At home I can park my truck east or west. Yes, interior is hotter if the truck is facing west in the afternoon.
In years past I have triad other things, with little success, even using a reflective Mylar on the exterior of the windshield.
Where have you been ? I have been doing that for years plus the windshied sun shade .
Additionally, it affects one’s tire pressure. I have noted an increase of 1-2 psi on the tires that are directly facing the summer sun.
Egads, don’t mention tire pressure!
That was two I’s meaning one person, and then a whole lot of we’s and us’s (yes I know that is bad English lol) meaning a group of people, are we talking to one person, the same person, or will there be multiple users using your Avatar/account??
I get the We have never seen–, but we will erase-- means multiple users…
Simple question, we just like to know who/what we are dealing with…lol
I made a mistake once, a couple decades or so ago, for a course on atmospheric physics (taken purely for fun), by generalizing from an EPA publication which discussed urban heat islands - a concept which applies well to cities in valleys which create somewhat isolated microclimates, when the cross-region windspeed is low. I wanted to claim we could stop global warming and maybe eliminate smog by using light colored roads and rooftops, which would reflect more light and reduce A/C electric loads. But even a crude quick calculation showed that there wasn’t enough road and rooftop area to affect the whole planet much, because most parts of the planet have low population density. So I claimed we could modify urban climate that way, which I argued relevant because most people live around cities. But of course it did not apply very well to areas like around Washington, DC, which is in the middle of a large semi-flat plain, the “Piedmont Plateau”, so we normally have winds that sweep across large portions of that region. DC almost never has real smog, though it is true we can normally no longer see the Blue Ridge Mountains from D.C.
Much of Texas is in a plateau too.
Super-white road and roof covers might reduce temperatures in very high population density areas, but I bet it would be hard to affect the climate much of most of the Piedmont Plateau or Texas. (Reducing individual home A/C electricity use is more practical. There have always been a lot of light rooftop surfaces on homes close to the equator, especially in 3rd world countries. And most vanlifers, overlanders, and maybe motor home buyers, prefer white vehicles.
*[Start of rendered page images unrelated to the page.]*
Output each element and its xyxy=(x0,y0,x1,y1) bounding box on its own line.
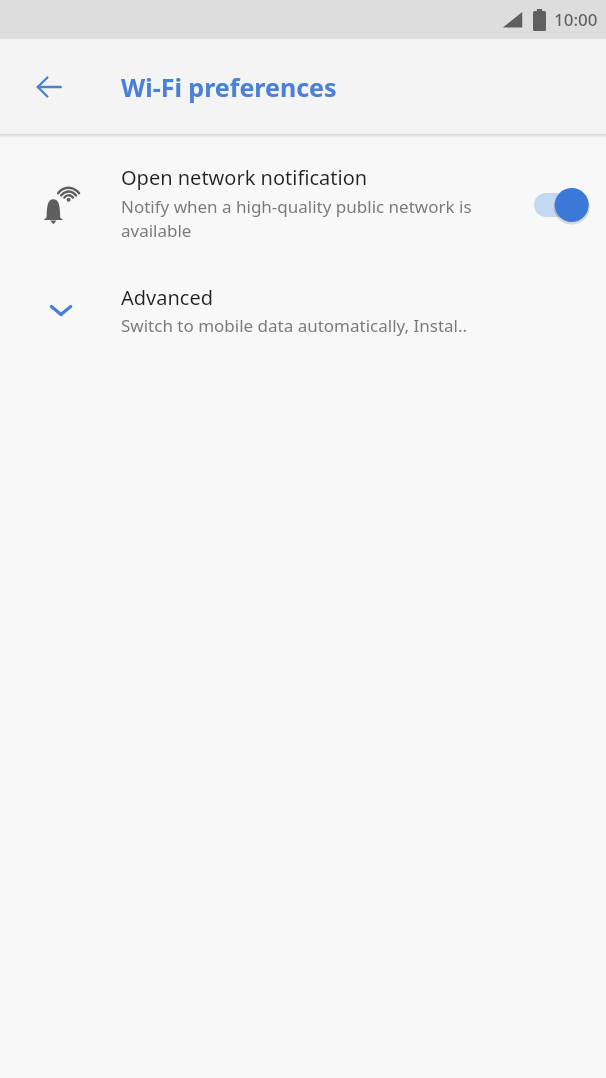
staticText: Notify when a high-quality public networ… xyxy=(121,195,518,242)
button[interactable]: Back xyxy=(22,60,76,114)
staticText: 10:00 xyxy=(554,8,598,31)
staticText: Wi-Fi preferences xyxy=(121,70,337,104)
button[interactable]: Open network notification xyxy=(0,146,606,264)
button[interactable]: Advanced xyxy=(0,264,606,356)
staticText: Advanced xyxy=(121,284,213,311)
staticText: Open network notification xyxy=(121,164,368,191)
button[interactable]: Open network notification toggle xyxy=(518,175,606,235)
staticText: Switch to mobile data automatically, Ins… xyxy=(121,314,468,337)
Someone in a vanlife forum said they built a cheap evaporative cooling system which kept the moist air outside, and used a home-made heat exchanger to cool the inside, without adding much internal humidity, or using much electricity.)
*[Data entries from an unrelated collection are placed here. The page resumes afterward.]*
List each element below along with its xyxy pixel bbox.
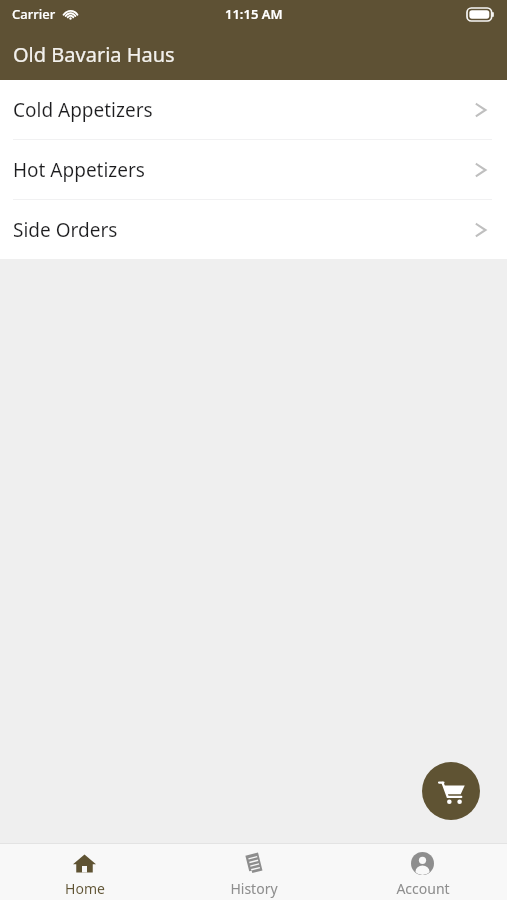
- staticText: Carrier: [12, 5, 56, 23]
- staticText: Hot Appetizers: [13, 157, 471, 183]
- button[interactable]: History: [169, 844, 338, 900]
- button[interactable]: Cart: [422, 762, 480, 820]
- staticText: History: [230, 879, 278, 898]
- button[interactable]: Account: [338, 844, 507, 900]
- button[interactable]: Hot Appetizers: [0, 140, 507, 199]
- staticText: Account: [396, 879, 450, 898]
- staticText: Old Bavaria Haus: [13, 41, 175, 68]
- staticText: Home: [65, 879, 105, 898]
- button[interactable]: Cold Appetizers: [0, 80, 507, 139]
- staticText: Cold Appetizers: [13, 97, 471, 123]
- staticText: Side Orders: [13, 217, 471, 243]
- staticText: 11:15 AM: [225, 5, 283, 23]
- button[interactable]: Side Orders: [0, 200, 507, 259]
- button[interactable]: Home: [0, 844, 169, 900]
Anyway, it sounds like their paint is just very reflective in the visible and near infrared, but emits (which according to thermodynamics also means absorbs) a lot in the far infrared, so it radiates the heat away.
Pretty simple idea. Not entirely new:
The whitest paint is here – and it’s the coolest. Literally. - Purdue University News
https://www.texcote.com/reflect-tec/reflect-tec-colors
I guess a lot of engineering consists of finding economically more practical ways to make simple ideas work. If Nissan has done this, that’s great! But as you folks pointed out, repainting my car still isn’t worth it.
Since you are interested in climate change, it may interest you that in the 1950s the USDA studied modifying the climate and ecology of the High Sierras to incorporate more water. I think it was dropped because the U.S. signed a treaty barring engineering large scale climate modification. I don’t know the details. They and others have worked a lot on stabilizing sand dunes, and reducing agricultural erosion, such as contributed to the American Dust Bowl era. Many farmers use local climate modification - e.g., places where windbreaks extend the lifetime of winter snow for irrigation. The EPA publication I mentioned said that in former times, transpiration from center-city orchards helped keep cities cooler in the summer. There have also been a lot of studies of how the development of Columbia, MD has affected its climate.
But none of this is relevant to my car.
The brush painting I did looks a heckuva lot better than the dozen cans of Duplicolor I have put on over the years. Water beads up on it! It stays in the flexible parts. I responded to OP, who wants to keep his car cooler. He didn’t mention how it looks. @George_San_Jose1 has cars even older than mine - does he care more about the look than the protection?
I’m marking the reply that first cited $5000 to do a good job of repainting the car (which is too expensive for me) as having solved the problem.
I.E., I don’t need any more replies about this. Since painting is economically practical, I am using a variety of other solutions.
Just want to point out one thing. Interior window shades do not keep the interior of the car cooler. About the only help they give is to keep the steering wheel from becoming too hot to handle, especially if it is a black steering wheel.
An exterior sun shield on the windshield is a lot more effective, but then it is easily stolen. One solution is to make your own shield out of cardboard that covers your windshield with wings to stick into the front doors to hold it in place. Too cheap to steal, custom made, very effective.
You could also make one out of an old bed sheet or any large piece of cloth.
Do not use a reflective tint on your windows, they can blind other drivers. Reflected sunlight is far brighter that the brightest headlights available today.
I disagree. Put one of these inside behind the windshield, much cooler when I get back to the car:
hmmm …???.. I’m not seeing that. No doubt that putting a reflecting surface on the outside of the glass will cool the interior better than putting it inside the glass, but it seems a reflecting surface inside the glass would still be better than nothing.